* [Task item]: Copy out exactly every line from the line containing "Sind die 6 x" until the records below end, inclusive of both boundary lines.

(Dataset Opens)

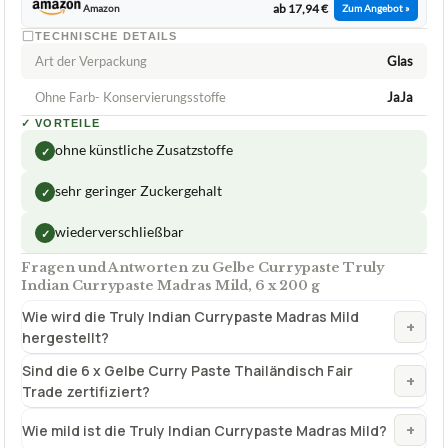
✓
VORTEILE
ohne künstliche Zusatzstoffe
✓
sehr geringer Zuckergehalt
✓
wiederverschließbar
✓
Fragen und Antworten zu Gelbe Currypaste Truly
Indian Currypaste Madras Mild, 6 x 200 g
Wie wird die Truly Indian Currypaste Madras Mild
+
hergestellt?
Sind die 6 x Gelbe Curry Paste Thailändisch Fair
+
Trade zertifiziert?
+
Wie mild ist die Truly Indian Currypaste Madras Mild?
Wie bereite ich ein indisches Curry mit der Truly
+
Indian Currypaste zu?
Wie wird die Gelbe Currypaste Truly Indian
+
Currypaste Madras Mil? hergestellt?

(Dataset Closes)

* [Response below]:
Sind die 6 x Gelbe Curry Paste Thailändisch Fair
+
Trade zertifiziert?
+
Wie mild ist die Truly Indian Currypaste Madras Mild?
Wie bereite ich ein indisches Curry mit der Truly
+
Indian Currypaste zu?
Wie wird die Gelbe Currypaste Truly Indian
+
Currypaste Madras Mil? hergestellt?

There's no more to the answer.